On Wed, 22 Apr 2026 12:58:44 GMT, Andrew Haley <[email protected]> wrote:

>> Please use [this 
>> link](https://github.com/openjdk/jdk/pull/28541/changes?w=1) to view the 
>> files changed.
>> 
>> Profile counters scale very badly.
>> 
>> The overhead for profiled code isn't too bad with one thread, but as the 
>> thread count increases, things go wrong very quickly.
>> 
>> For example, here's a benchmark from the OpenJDK test suite, run at 
>> TieredLevel 3 with one thread, then three threads:
>> 
>> 
>> Benchmark (randomized) Mode Cnt Score Error Units
>> InterfaceCalls.test2ndInt5Types false avgt 4 27.468 ± 2.631 ns/op
>> InterfaceCalls.test2ndInt5Types false avgt 4 240.010 ± 6.329 ns/op
>> 
>> 
>> This slowdown is caused by high memory contention on the profile counters. 
>> Not only is this slow, but it can also lose profile counts.
>> 
>> This patch is for C1 only. It'd be easy to randomize C1 counters as well in 
>> another PR, if anyone thinks it's worth doing.
>> 
>> One other thing to note is that randomized profile counters degrade very 
>> badly with small decimation ratios. For example, using a ratio of 2 with 
>> `-XX:ProfileCaptureRatio=2` with a single thread results in
>> 
>> 
>> Benchmark                        (randomized)  Mode  Cnt   Score   Error  
>> Units
>> InterfaceCalls.test2ndInt5Types         false  avgt    4  80.147 ± 9.991  
>> ns/op
>> 
>> 
>> The problem is that the branch prediction rate drops away very badly, 
>> leading to many mispredictions. It only really makes sense to use higher 
>> decimation ratios, e.g. 64.
>> 
>> ---------
>> - [x] I confirm that I make this contribution in accordance with the 
>> [OpenJDK Interim AI Policy](https://openjdk.org/legal/ai).
>
> Andrew Haley has updated the pull request with a new target base due to a 
> merge or a rebase. The pull request now contains 111 commits:
> 
>  - Merge branch 'master' into JDK-8134940
>  - Review comments
>  - Review comments
>  - Add FrameMap::last_fpu_reg()
>  - Review comments
>  - Review comments
>  - Review comments
>  - Merge branch 'JDK-8134940' of https://github.com/theRealAph/jdk into 
> JDK-8134940
>  - More
>  - Merge branch 'JDK-8134940' of https://github.com/theRealAph/jdk into 
> JDK-8134940
>  - ... and 101 more: https://git.openjdk.org/jdk/compare/3e1d0b8e...4610777b

Made a pass with our code analysers, there are quite a few hits since the code 
is hairy :) I believe the following deserve followups:

src/hotspot/cpu/aarch64/c1_LIRAssembler_aarch64.cpp line 1312:

> 1310: 
> 1311:   int profile_capture_ratio = ProfileCaptureRatio;
> 1312:   int ratio_shift = exact_log2(profile_capture_ratio);

These look unused, intentional?

src/hotspot/cpu/aarch64/c1_MacroAssembler_aarch64.hpp line 121:

> 119:   void restore_profile_rng();
> 120: 
> 121: void adjust_mdo_address(Address *a, BasicType type);

Indenting.

src/hotspot/cpu/arm/c1_FrameMap_arm.hpp line 99:

> 97:   static int adjust_reg_range(int range) {
> 98:     int result = range - (ProfileCaptureRatio > 1);
> 99:     return align_down(result, 2);  // ouch

"Ouch" deserves a bit more explanation in the comment :)

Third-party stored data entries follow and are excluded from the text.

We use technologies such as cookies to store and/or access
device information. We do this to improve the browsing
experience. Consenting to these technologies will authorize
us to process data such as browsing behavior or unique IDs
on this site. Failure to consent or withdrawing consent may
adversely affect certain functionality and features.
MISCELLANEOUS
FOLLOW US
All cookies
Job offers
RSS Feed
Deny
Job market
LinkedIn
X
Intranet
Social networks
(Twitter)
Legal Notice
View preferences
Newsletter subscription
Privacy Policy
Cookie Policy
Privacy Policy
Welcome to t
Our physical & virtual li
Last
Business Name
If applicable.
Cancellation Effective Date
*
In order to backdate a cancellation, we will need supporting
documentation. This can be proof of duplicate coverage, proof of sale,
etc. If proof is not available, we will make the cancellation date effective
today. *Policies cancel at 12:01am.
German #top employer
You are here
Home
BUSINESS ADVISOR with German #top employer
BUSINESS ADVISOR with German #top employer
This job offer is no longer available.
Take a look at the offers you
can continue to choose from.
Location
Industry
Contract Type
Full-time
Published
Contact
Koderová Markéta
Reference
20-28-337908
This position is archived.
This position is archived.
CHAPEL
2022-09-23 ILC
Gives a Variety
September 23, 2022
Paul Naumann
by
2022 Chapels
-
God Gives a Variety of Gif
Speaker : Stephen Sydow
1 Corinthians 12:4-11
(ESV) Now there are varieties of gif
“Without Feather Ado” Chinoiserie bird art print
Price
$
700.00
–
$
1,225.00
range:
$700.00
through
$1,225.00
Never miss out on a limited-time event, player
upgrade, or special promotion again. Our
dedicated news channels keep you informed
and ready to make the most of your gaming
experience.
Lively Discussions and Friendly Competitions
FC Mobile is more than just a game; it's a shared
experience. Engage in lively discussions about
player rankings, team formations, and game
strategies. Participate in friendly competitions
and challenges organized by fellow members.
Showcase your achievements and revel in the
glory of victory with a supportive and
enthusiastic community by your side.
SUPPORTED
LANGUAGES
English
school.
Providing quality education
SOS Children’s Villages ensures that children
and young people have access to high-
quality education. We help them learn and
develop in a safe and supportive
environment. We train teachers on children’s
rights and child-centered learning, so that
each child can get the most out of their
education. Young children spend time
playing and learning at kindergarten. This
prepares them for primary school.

src/hotspot/cpu/arm/c1_LIRAssembler_arm.cpp line 1910:

> 1908:   assert(ret_addr_offset == __ offset(), "embedded return address not 
> allowed");
> 1909:   add_call_info_here(op->info());
> 1910:   __ restore_profile_rng();

All right, this handles Java calls. What about `rt_call`-s? They clobber 
`xmm14/xmm15` that we are using for `UseVregsForProfileCapture` too, since they 
are caller-save.

src/hotspot/cpu/arm/c1_LIRAssembler_arm.cpp line 2515:

> 2513:         __ mov(inc, AsmOperand(inc, lsl, ratio_shift));
> 2514:       }
> 2515:       __ increment_mdp_data_at(dest_adr, dest, 1);

So we compute `inc`, but never pass it to `increment_mdp_data_at`?

src/hotspot/cpu/arm/c1_LIRAssembler_arm.cpp line 2525:

> 2523:           Address dest_adr = counter_address;
> 2524:           inc *= ProfileCaptureRatio;
> 2525:           __ increment_mdp_data_at(dest_adr, dest, 1);

Same here: `inc` is computed, but not passed.

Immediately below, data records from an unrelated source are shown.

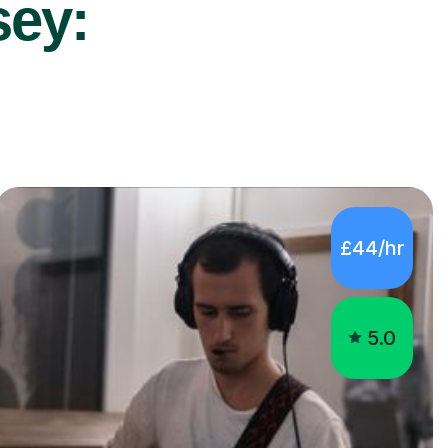
sey:
£44/hr
5.0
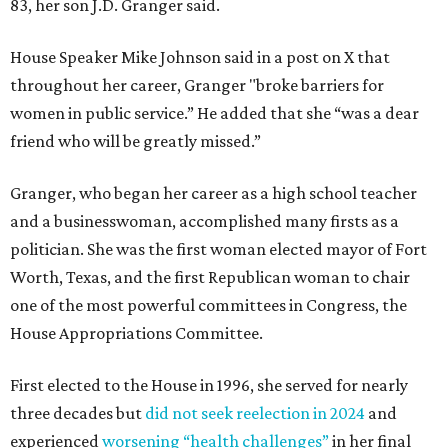
83, her son J.D. Granger said.
House Speaker Mike Johnson said in a post on X that
throughout her career, Granger "broke barriers for
women in public service.” He added that she “was a dear
friend who will be greatly missed.”
Granger, who began her career as a high school teacher
and a businesswoman, accomplished many firsts as a
politician. She was the first woman elected mayor of Fort
Worth, Texas, and the first Republican woman to chair
one of the most powerful committees in Congress, the
House Appropriations Committee.
First elected to the House in 1996, she served for nearly
three decades but
did not seek reelection in 2024
and
experienced
worsening “health challenges”
in her final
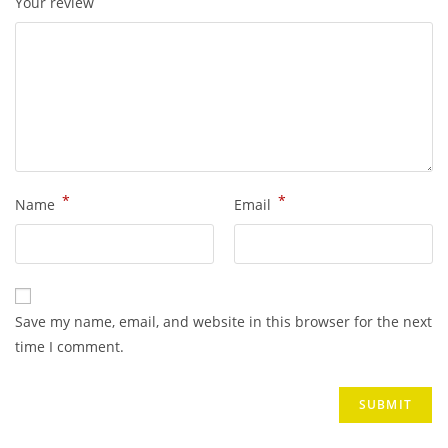
Your review
*
*
Name
Email
Save my name, email, and website in this browser for the next
time I comment.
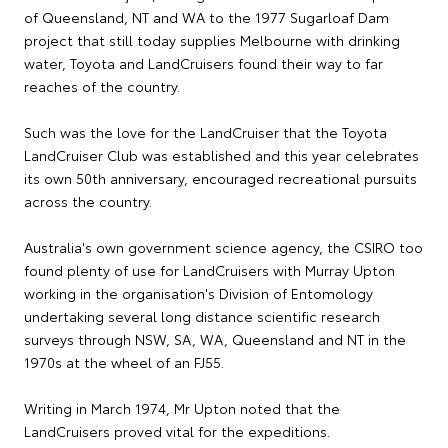
of Queensland, NT and WA to the 1977 Sugarloaf Dam
project that still today supplies Melbourne with drinking
water, Toyota and LandCruisers found their way to far
reaches of the country.
Such was the love for the LandCruiser that the Toyota
LandCruiser Club was established and this year celebrates
its own 50th anniversary, encouraged recreational pursuits
across the country.
Australia's own government science agency, the CSIRO too
found plenty of use for LandCruisers with Murray Upton
working in the organisation's Division of Entomology
undertaking several long distance scientific research
surveys through NSW, SA, WA, Queensland and NT in the
1970s at the wheel of an FJ55.
Writing in March 1974, Mr Upton noted that the
LandCruisers proved vital for the expeditions.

src/hotspot/cpu/arm/c1_MacroAssembler_arm.cpp line 232:

> 230:                                               Register bumped_count,
> 231:                                               int increment) {
> 232:   assert(ProfileInterpreter, "must be profiling interpreter");

Sounds misleading. Surely this is now not only interpreter, but C1 code too.

src/hotspot/cpu/arm/c1_MacroAssembler_arm.cpp line 259:

> 257:      
> https://www.researchgate.net/publication/2683298_A_Collection_of_Selected_Pseudorandom_Number_Generators_With_Linear_Structures
>  */
> 258:   mov_slow(temp, 69069);
> 259:   mul(state, state, temp);

`+1` is missing in this LGC? AArch64 has it.

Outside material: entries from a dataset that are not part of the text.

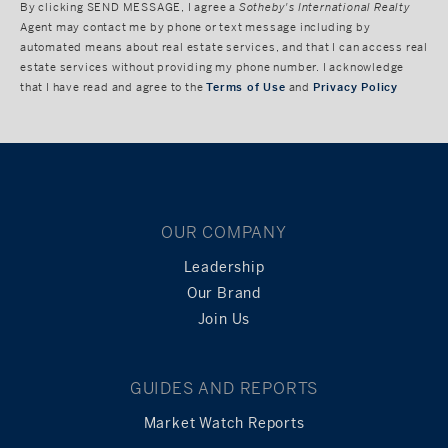
By clicking
SEND MESSAGE
, I agree a
Sotheby's International Realty
Agent may contact me by phone or text message including by
automated means about real estate services, and that I can access real
estate services without providing my phone number. I acknowledge
that I have read and agree to the
Terms of Use
and
Privacy Policy
OUR COMPANY
Leadership
Our Brand
Join Us
GUIDES AND REPORTS
Market Watch Reports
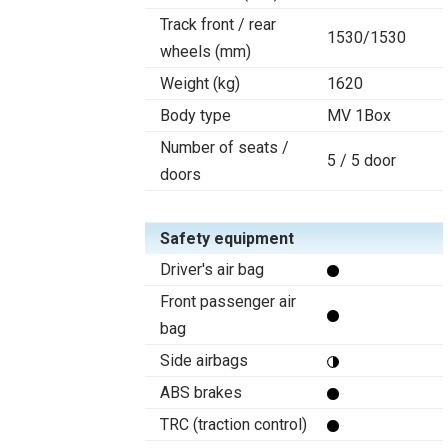
Track front / rear
1530/1530
wheels (mm)
Weight (kg)
1620
Body type
MV 1Box
Number of seats /
5 / 5 door
doors
Safety equipment
Driver's air bag
Front passenger air
bag
Side airbags
ABS brakes
TRC (traction control)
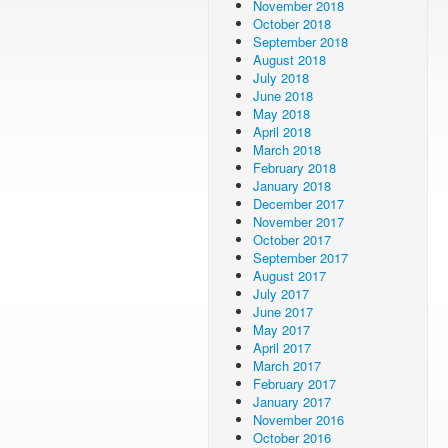
November 2018
October 2018
September 2018
August 2018
July 2018
June 2018
May 2018
April 2018
March 2018
February 2018
January 2018
December 2017
November 2017
October 2017
September 2017
August 2017
July 2017
June 2017
May 2017
April 2017
March 2017
February 2017
January 2017
November 2016
October 2016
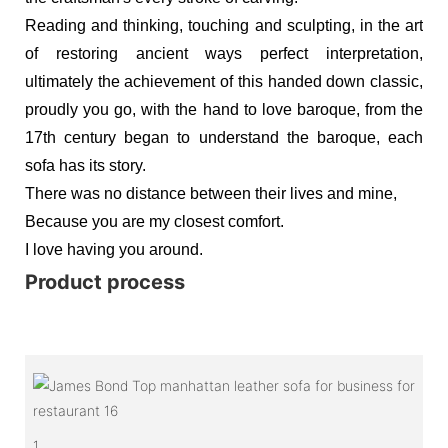
Reading and thinking, touching and sculpting, in the art
of restoring ancient ways perfect interpretation,
ultimately the achievement of this handed down classic,
proudly you go, with the hand to love baroque, from the
17th century began to understand the baroque, each
sofa has its story.
There was no distance between their lives and mine,
Because you are my closest comfort.
I love having you around.
Product process
1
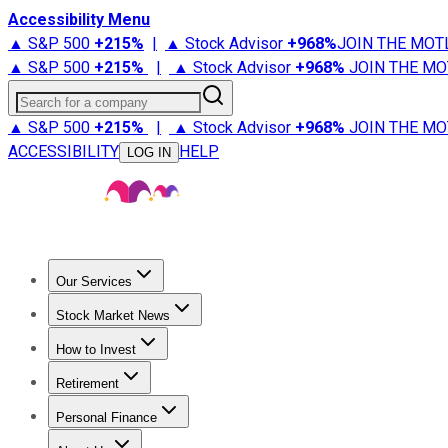
Accessibility Menu
▲ S&P 500
+
215%
|
▲ Stock Advisor
+
968%
JOIN THE MOT
▲ S&P 500
+
215%
|
▲ Stock Advisor
+
968%
JOIN THE MO
Search for a company
▲ S&P 500
+
215%
|
▲ Stock Advisor
+
968%
JOIN THE MO
ACCESSIBILITY
HELP
LOG IN
Our Services
All Services
Stock Advisor
Epic
Epic Plus
Fool Portfolios
Fo
Stock Market News
Trending News
Stock Market News
Market Movers
Tech S
How to Invest
How to Invest Money
What to Invest In
How to Invest in S
Retirement
Retirement News
Retirement 101
Types of Retirement Ac
Personal Finance
Best Credit Cards
Compare Credit Cards
Credit Card Revi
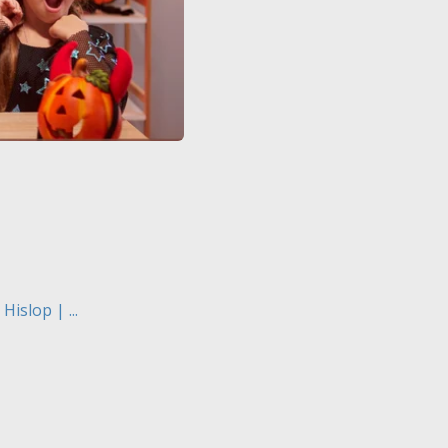
islop | ...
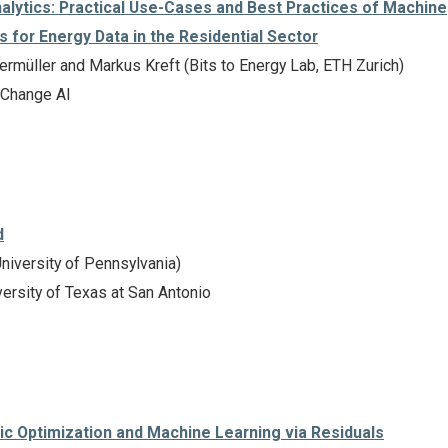
alytics: Practical Use-Cases and Best Practices of Machine
s for Energy Data in the Residential Sector
rmüller and Markus Kreft (Bits to Energy Lab, ETH Zurich)
 Change AI
d
niversity of Pennsylvania)
ersity of Texas at San Antonio
ic Optimization and Machine Learning via Residuals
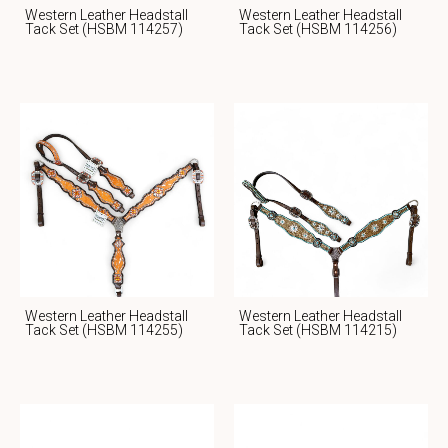
Western Leather Headstall
Western Leather Headstall
Tack Set (HSBM 114257)
Tack Set (HSBM 114256)
Western Leather Headstall
Western Leather Headstall
Tack Set (HSBM 114255)
Tack Set (HSBM 114215)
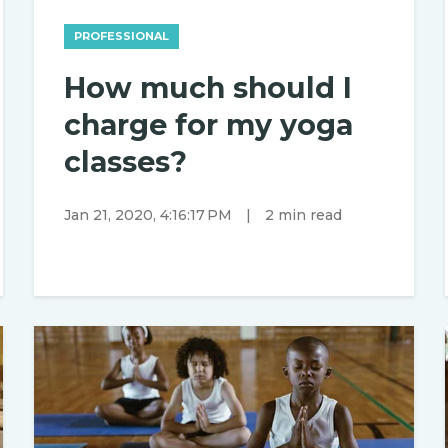
PROFESSIONAL
How much should I
charge for my yoga
classes?
Jan 21, 2020, 4:16:17 PM
|
2 min read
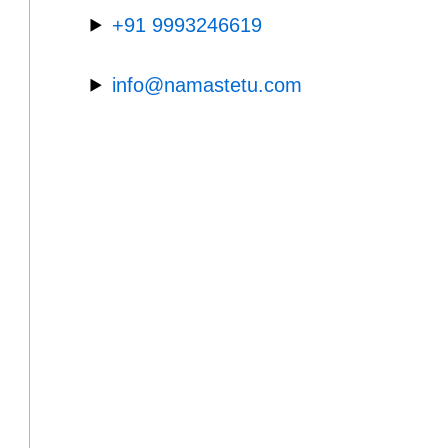
+91 9993246619
info@namastetu.com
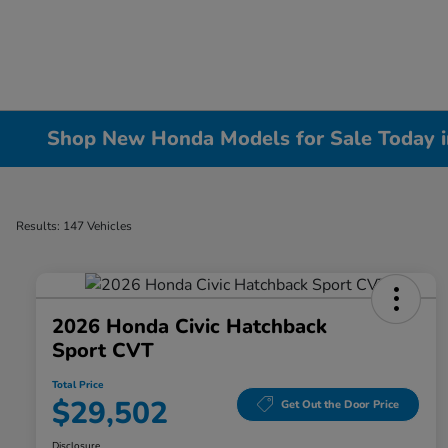
Shop New Honda Models for Sale Today in 
Results: 147 Vehicles
2026 Honda Civic Hatchback
Sport CVT
Total Price
$29,502
Get Out the Door Price
Disclosure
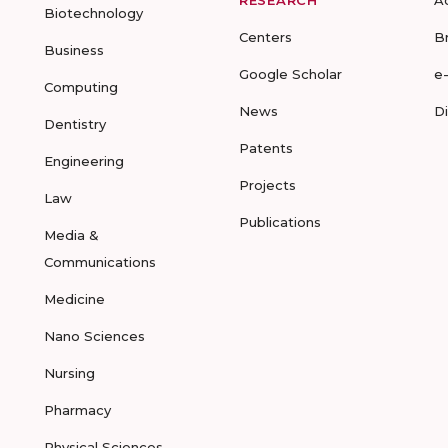
RESEARCH
A
Biotechnology
Centers
B
Business
Google Scholar
e
Computing
News
D
Dentistry
Patents
Engineering
Projects
Law
Publications
Media &
Communications
Medicine
Nano Sciences
Nursing
Pharmacy
Physical Sciences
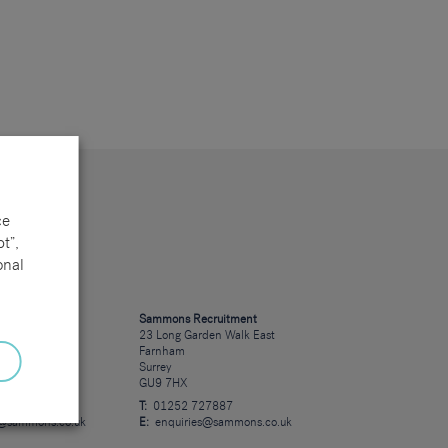
ce
t”,
onal
cruitment
Sammons Recruitment
 Road
23 Long Garden Walk East
Farnham
Surrey
GU9 7HX
23723
T:
01252 727887
s@sammons.co.uk
E:
enquiries@sammons.co.uk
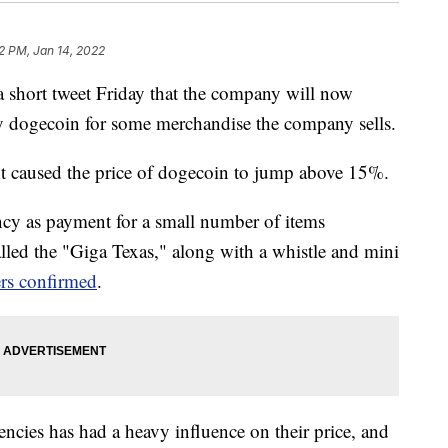
12 PM, Jan 14, 2022
short tweet Friday that the company will now
 dogecoin for some merchandise the company sells.
t caused the price of dogecoin to jump above 15%.
ency as payment for a small number of items
alled the "Giga Texas," along with a whistle and mini
rs confirmed
.
ncies has had a heavy influence on their price, and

src/hotspot/cpu/arm/c1_MacroAssembler_arm.cpp line 263:

> 261: 
> 262: void C1_MacroAssembler::save_profile_rng() {
> 263:   if (ProfileCaptureRatio != 1) {

Here and later, looks like a common way to test if `PCR` is enabled is `PCR > 
0`, use it everywhere?

src/hotspot/cpu/arm/c1_Runtime1_arm.cpp line 780:

> 778: #undef FUNCTION_CASE
> 779:   return "";
> 780: }

With `SOFT_FP`, this will produce an extra `}`, breaking the build. Since you 
have moved the `}` outside the `#ifdef SOFT_FP`, this one should be removed as 
well.

src/hotspot/cpu/arm/c1_Runtime1_arm.cpp line 782:

> 780: }
> 781: #else  // __SOFTFP__
> 782: if (entry == StubRoutines::Arm::atomic_compareAndSet_long_entry()) {

While you are here, indenting.

src/hotspot/cpu/x86/c1_LIRAssembler_x86.cpp line 2214:

> 2212: void LIR_Assembler::align_call(LIR_Code code) {
> 2213:   // We do this here in order not to affect call site alignment.
> 2214:   __ save_profile_rng();

So this does saving twice on x86, compared to other platforms? Once in 
`LIR_Assembler::emit_call`, and then here, called from that `LIR_A::emit_call`.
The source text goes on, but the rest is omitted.